SO what happened? In part, the Weinstein Company is coping with the same problems facing every other studio, most notably the grim slowdown of the DVD market. But plenty of the Weinsteins’ wounds are also self-inflicted. Instead of using their lush, Goldman-fueled pile of start-up money to focus on filmmaking, the brothers ventured into such new realms as fashion (buying part of Halston, the once-storied label), online social networking (through A Small World, known informally as MySpace for Millionaires) and a piece of Ovation, the cable network.

These were all Harvey’s ideas — his attempt, he says, at a Barry Diller-style conglomerate. The problem wasn’t just that the companies failed to generate vast profits. It’s that they took Harvey’s eye off the film ball, which is why he kept whiffing.

“What happened was, I got more fascinated by these other businesses and I figured, ‘Making movies, I can do that in my sleep,’ ” he says in an interview in his office in downtown Manhattan. “I kind of delegated the process of production and acquisitions. Yes, I had a say in it, but was I 100 percent concentrating? Absolutely not. I thought I could build the company and delegate authority, and that’s where it went wrong.”

Bob, meanwhile, has disavowed his goal of becoming the next king of African-American urban comedies, an unlikely ambition for a Jewish guy from Queens. But a few years ago, he took note of Tyler Perry’s success, and it looked like easy money. Bob produced “Long Shots,” with Ice Cube, and “Soul Men” with Bernie Mac and Samuel L. Jackson.

“Did like $15 million gross,” Bob says of “Soul Men,” “and it was a relatively expensive, $20 million movie. And for an African-American movie, there’s no foreign business. So those were two bad missteps, definitely.”

For months, the brothers have ignored media requests for comments, leaving lots of “Are the Weinsteins goners?” articles and blog posts with boilerplate denials offered up by their representatives. The two broke their silence to deliver this very simple message: We’re back to what we know. Bob is planning three new “Scream” films, the most profitable franchise in the Weinsteins’ history. Harvey has sworn off interest in the nonmovie parts of his business, sounding a bit like a married man lamenting a fling.

“I’m going to just do this and nothing else,” he says.

At minimum, the brothers are focused on the director who gave them “Pulp Fiction,” Mr. Tarantino. “I’ve got their undivided attention, I can honestly say that,” Mr. Tarantino said in a phone interview. “They want ‘Inglourious Basterds’ to be a hit even more than I want it to be a hit. Even in the grand scheme of things, it’s more important to them than me.”

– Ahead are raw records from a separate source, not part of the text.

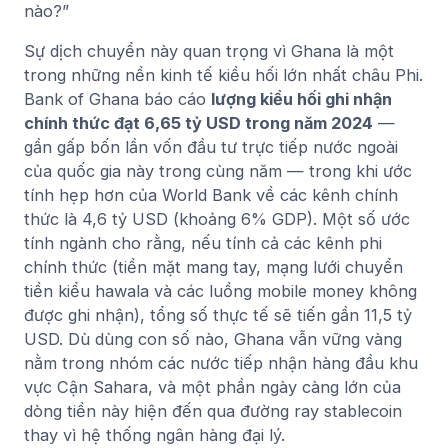
nào?”
Sự dịch chuyển này quan trọng vì Ghana là một
trong những nền kinh tế kiều hối lớn nhất châu Phi.
Bank of Ghana báo cáo
lượng kiều hối ghi nhận
chính thức đạt 6,65 tỷ USD trong năm 2024
—
gần gấp bốn lần vốn đầu tư trực tiếp nước ngoài
của quốc gia này trong cùng năm — trong khi ước
tính hẹp hơn của World Bank về các kênh chính
thức là 4,6 tỷ USD (khoảng 6% GDP). Một số ước
tính ngành cho rằng, nếu tính cả các kênh phi
chính thức (tiền mặt mang tay, mạng lưới chuyển
tiền kiểu hawala và các luồng mobile money không
được ghi nhận), tổng số thực tế sẽ tiến gần 11,5 tỷ
USD. Dù dùng con số nào, Ghana vẫn vững vàng
nằm trong nhóm các nước tiếp nhận hàng đầu khu
vực Cận Sahara, và một phần ngày càng lớn của
dòng tiền này hiện đến qua đường ray stablecoin
thay vì hệ thống ngân hàng đại lý.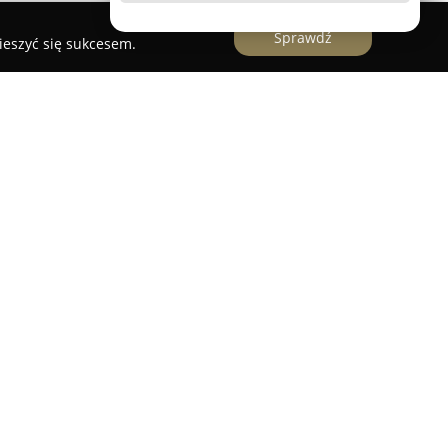
Sprawdź
ieszyć się sukcesem.
 projektowe, które koncentruje się na
kończeniu zarówno wnętrz prywatnych, jak i
ożony z architektów wnętrz Marty Iglewskiej oraz
yzuje się zaangażowaniem w design oraz bogatym
nanych pracowniach stolicy. Pracownia dąży do
yślanych, funkcjonalnych, estetycznych oraz
mopoczuciu użytkowników.
owanie wnętrz mieszkań, domów, biur i
jąc realizacje na terenie całego kraju. Proces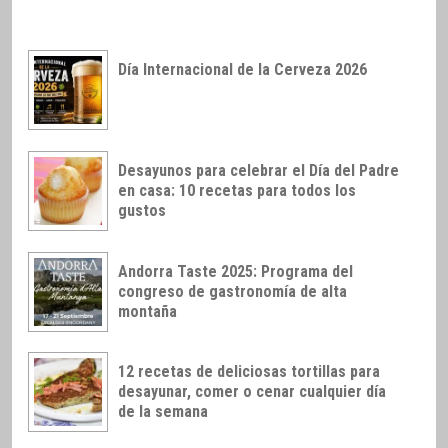
Día Internacional de la Cerveza 2026
Desayunos para celebrar el Día del Padre
en casa: 10 recetas para todos los
gustos
Andorra Taste 2025: Programa del
congreso de gastronomía de alta
montaña
12 recetas de deliciosas tortillas para
desayunar, comer o cenar cualquier día
de la semana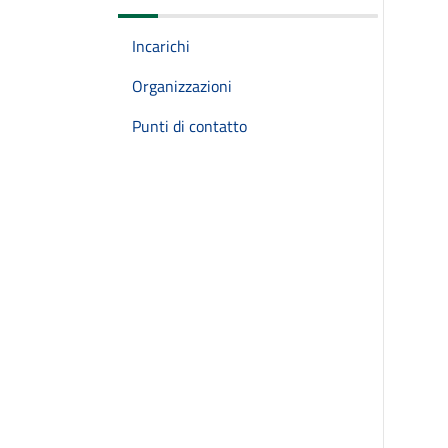
Incarichi
Organizzazioni
Punti di contatto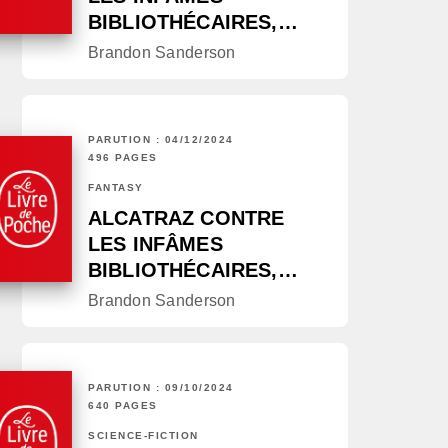
BIBLIOTHÉCAIRES,…
Brandon Sanderson
PARUTION : 04/12/2024
496 PAGES
FANTASY
ALCATRAZ CONTRE
LES INFÂMES
BIBLIOTHÉCAIRES,…
Brandon Sanderson
PARUTION : 09/10/2024
640 PAGES
SCIENCE-FICTION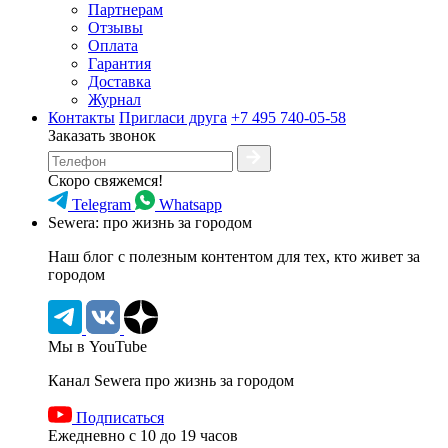
Партнерам
Отзывы
Оплата
Гарантия
Доставка
Журнал
Контакты
Пригласи друга
+7 495 740-05-58
Заказать звонок
Скоро свяжемся!
Telegram
Whatsapp
Sewera: про жизнь за городом
Наш блог c полезным контентом для тех, кто живет за
городом
Мы в YouTube
Канал Sewera про жизнь за городом
Подписаться
Ежедневно с 10 до 19 часов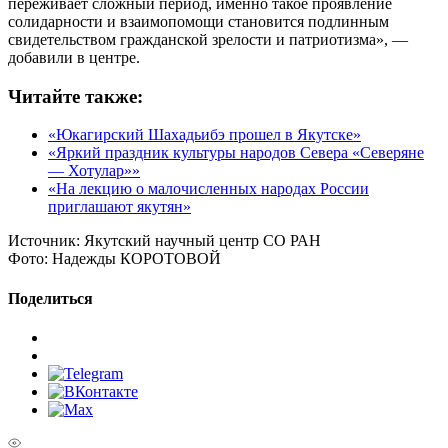
переживает сложный период, именно такое проявление
солидарности и взаимопомощи становится подлинным
свидетельством гражданской зрелости и патриотизма», —
добавили в центре.
Читайте также:
«Юкагирский Шахадьибэ прошел в Якутске»
«Яркий праздник культуры народов Севера «Северяне
— Хотулар»»
«На лекцию о малочисленных народах России
приглашают якутян»
Источник:
Якутский научный центр СО РАН
Фото:
Надежды КОРОТОВОЙ
Поделиться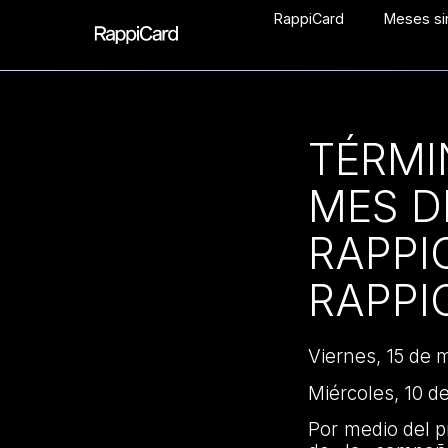
RappiCard
Meses sin
TÉRMI
MES D
RAPPI
RAPPI
Viernes, 15 de
Miércoles, 10 d
Por medio del 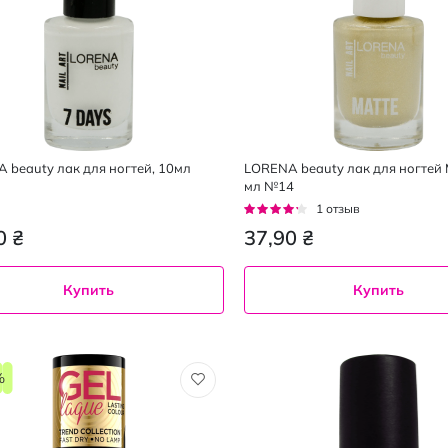
 beauty лак для ногтей, 10мл
LORENA beauty лак для ногтей 
мл №14
Рейтинг:
1
отзыв
80%
0 ₴
37,90 ₴
Купить
Купить
10
мл
%
03
№ 14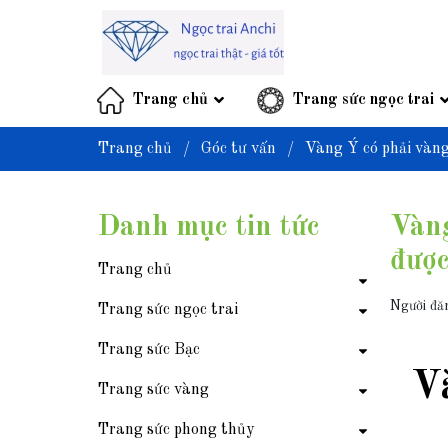
Trang chủ
Trang sức ngọc trai
Trang chủ
/
Góc tư vấn
/
Vàng Ý có phải vàng
Danh mục tin tức
Vàng
được
Trang chủ
Người đă
Trang sức ngọc trai
Trang sức Bạc
V
Trang sức vàng
Trang sức phong thủy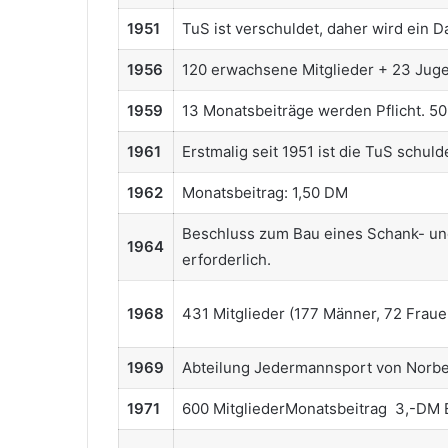
1951
TuS ist verschuldet, daher wird ein 
1956
120 erwachsene Mitglieder + 23 Jug
1959
13 Monatsbeiträge werden Pflicht. 5
1961
Erstmalig seit 1951 ist die TuS schuld
1962
Monatsbeitrag: 1,50 DM
Beschluss zum Bau eines Schank- und
1964
erforderlich.
1968
431 Mitglieder (177 Männer, 72 Frau
1969
Abteilung Jedermannsport von Norbe
1971
600 MitgliederMonatsbeitrag 3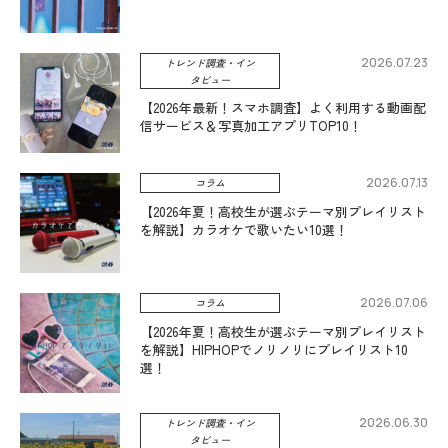
2026.07.23
トレンド調査・イン
タビュー
【2026年最新！スマホ調査】よく利用する動画配
信サービス＆写真加工アプリTOP10！
2026.07.13
コラム
【2026年夏！高校生が選ぶテーマ別プレイリスト
を解説】カラオケで歌いたい10選！
2026.07.06
コラム
【2026年夏！高校生が選ぶテーマ別プレイリスト
を解説】HIPHOPでノリノリにプレイリスト10
選！
2026.06.30
トレンド調査・イン
タビュー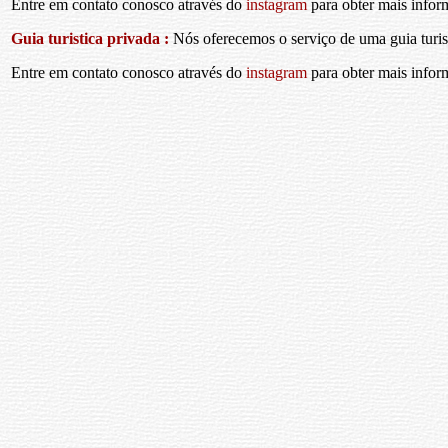
Entre em contato conosco através do
instagram
para obter mais infor
Guia turistica privada :
Nós oferecemos o serviço de uma guia turis
Entre em contato conosco através do
instagram
para obter mais infor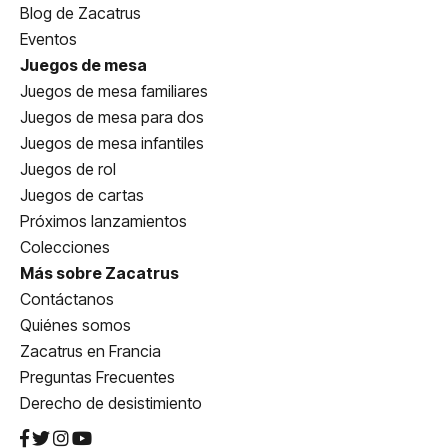
Blog de Zacatrus
Eventos
Juegos de mesa
Juegos de mesa familiares
Juegos de mesa para dos
Juegos de mesa infantiles
Juegos de rol
Juegos de cartas
Próximos lanzamientos
Colecciones
Más sobre Zacatrus
Contáctanos
Quiénes somos
Zacatrus en Francia
Preguntas Frecuentes
Derecho de desistimiento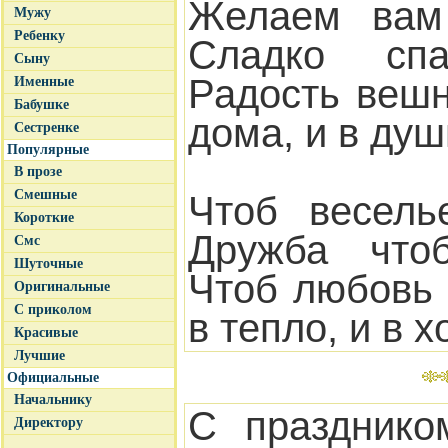
Желаем вам 
Мужу
Ребенку
Сладко сп
Сыну
Радость веш
Именные
Бабушке
дома, и в душ
Сестренке
Популярные
В прозе
Смешные
Чтоб весель
Короткие
Дружба что
Смс
Шуточные
Чтоб любовь 
Оригинальные
С приколом
в тепло, и в х
Красивые
Лучшие
Официальные
Начальнику
С празднико
Директору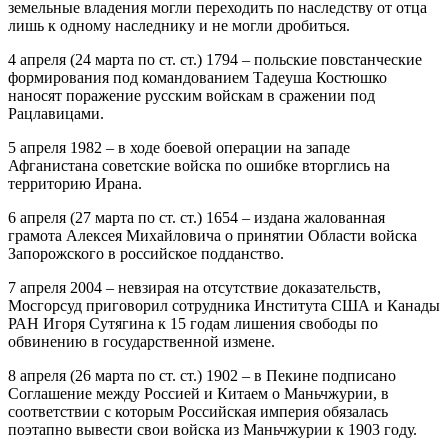
земельные владения могли переходить по наследству от отца
лишь к одному наследнику и не могли дробиться.
4 апреля (24 марта по ст. ст.) 1794 – польские повстанческие
формирования под командованием Тадеуша Костюшко
наносят поражение русским войскам в сражении под
Рацлавицами.
5 апреля 1982 – в ходе боевой операции на западе
Афганистана советские войска по ошибке вторглись на
территорию Ирана.
6 апреля (27 марта по ст. ст.) 1654 – издана жалованная
грамота Алексея Михайловича о принятии Области войска
Запорожского в российское подданство.
7 апреля 2004 – невзирая на отсутствие доказательств,
Мосгорсуд приговорил сотрудника Института США и Канады
РАН Игоря Сутягина к 15 годам лишения свободы по
обвинению в государственной измене.
8 апреля (26 марта по ст. ст.) 1902 – в Пекине подписано
Соглашение между Россией и Китаем о Маньчжурии, в
соответствии с которым Российская империя обязалась
поэтапно вывести свои войска из Маньчжурии к 1903 году.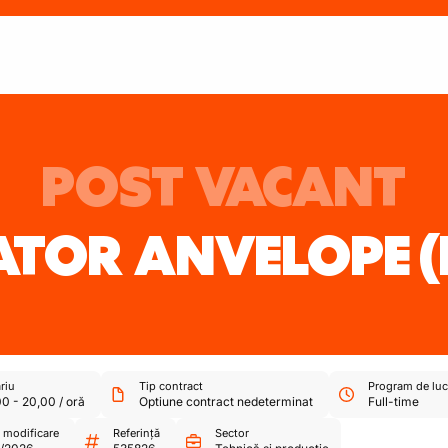
POST VACANT
TOR ANVELOPE
(
riu
Tip contract
Program de luc
00
-
20,00
/
oră
Optiune contract nedeterminat
Full-time
 modificare
Referință
Sector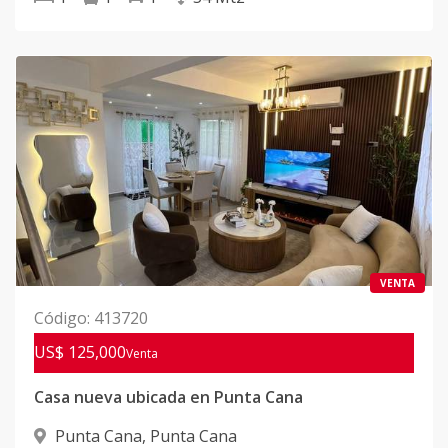
VENTA
Código
:
413720
US$ 125,000
Venta
Casa nueva ubicada en Punta Cana
Punta Cana
,
Punta Cana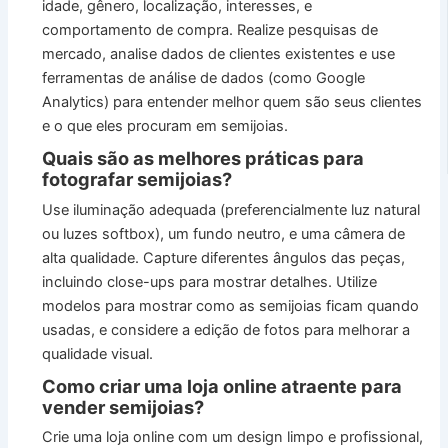
idade, gênero, localização, interesses, e
comportamento de compra. Realize pesquisas de
mercado, analise dados de clientes existentes e use
ferramentas de análise de dados (como Google
Analytics) para entender melhor quem são seus clientes
e o que eles procuram em semijoias.
Quais são as melhores práticas para
fotografar semijoias?
Use iluminação adequada (preferencialmente luz natural
ou luzes softbox), um fundo neutro, e uma câmera de
alta qualidade. Capture diferentes ângulos das peças,
incluindo close-ups para mostrar detalhes. Utilize
modelos para mostrar como as semijoias ficam quando
usadas, e considere a edição de fotos para melhorar a
qualidade visual.
Como criar uma loja online atraente para
vender semijoias?
Crie uma loja online com um design limpo e profissional,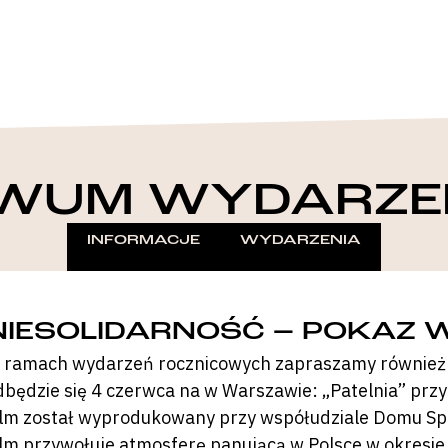
WUM WYDARZE
INFORMACJE
WYDARZENIA
NIESOLIDARNOŚĆ – POKAZ 
 ramach wydarzeń rocznicowych zapraszamy również 
dbędzie się 4 czerwca na w Warszawie: „Patelnia” przy
ilm został wyprodukowany przy współudziale Domu Spo
ilm przywołuje atmosferę panującą w Polsce w okresi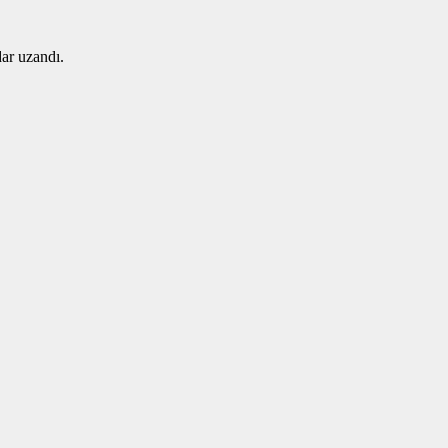
ar uzandı.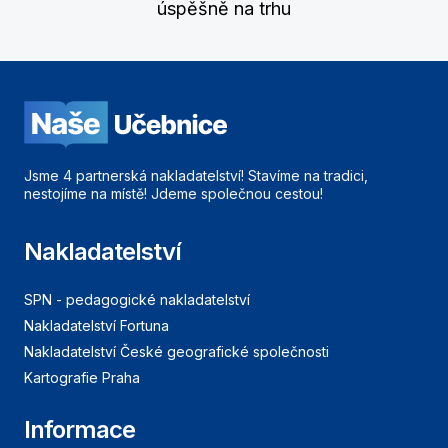
úspěšně na trhu
Jsme 4 partnerská nakladatelství! Stavíme na tradici,
nestojíme na místě! Jdeme společnou cestou!
Nakladatelství
SPN - pedagogické nakladatelství
Nakladatelství Fortuna
Nakladatelství České geografické společnosti
Kartografie Praha
Informace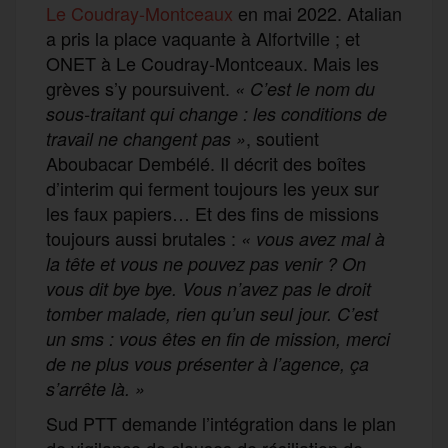
Le Coudray-Montceaux
en mai 2022. Atalian
a pris la place vaquante à Alfortville ; et
ONET à Le Coudray-Montceaux. Mais les
grèves s’y poursuivent.
« C’est le nom du
sous-traitant qui change : les conditions de
, soutient
travail ne changent pas »
Aboubacar Dembélé. Il décrit des boîtes
d’interim qui ferment toujours les yeux sur
les faux papiers… Et des fins de missions
toujours aussi brutales :
«
vous avez mal à
la tête et vous ne pouvez pas venir ? On
vous dit bye bye. Vous n’avez pas le droit
tomber malade, rien qu’un seul jour. C’est
un sms : vous êtes en fin de mission, merci
de ne plus vous présenter à l’agence, ça
s’arrête là. »
Sud PTT demande l’intégration dans le plan
de vigilance de clauses de résiliation de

Born promoters, the brothers have timed their mea culpas for maximum impact. “Inglourious Basterds” is one of several must-wins on a slate of roughly 10 Weinstein films on their way in coming months. The others are “Nine,” a film version of the Broadway musical, starring Daniel Day-Lewis and Penélope Cruz. There’s also “Halloween II” and an adaptation of Cormac McCarthy’s post-apocalypse bummer, “The Road,” starring Viggo Mortensen. For some of these films, “Inglourious” among them, the brothers had to bring in partners to split production and promotion expenses, which means they’ll split profits, too.

Will these guys be around to shepherd all these movies into theaters? The question has the sort of final-reel drama that the Weinsteins, in other circumstances, might savor. What’s certain is if there aren’t a few blockbusters in the near future, these guys are going to have to find new jobs.

Of course, rivals and reporters have issued dire predictions like that throughout the Weinsteins’ career. But there’s a difference. This time, it’s a Weinstein making the prediction.

“The ship’s riding on the slate,” Harvey says, sounding remarkably buoyant, all things considered. “If by February, when we release ‘Hoodwinked 2’ ” — he playfully thumps a hand on the table, dramatizing the sound of failure — “I’ll be driving you, or making cheap hamburgers, or selling trailers, or refrigerators, or something. If the slate works, we’re right back to plan.”

THE Weinsteins — Harvey is 57 year old, Bob is 54 — will not discuss how much money they have left in the bank, but just calling up and asking for an interview, you could get the impression they’re running low. A few years ago, you’d barely have the receiver off your ear before public relations specialists would call to vigorously frisk you about your intentions. Your request for a sit-down would initially be denied, but if you persisted, you would eventually be summoned to Harvey’s office, where he would praise your work and offer you some goodie — a book deal, for instance — if you wrote about something else.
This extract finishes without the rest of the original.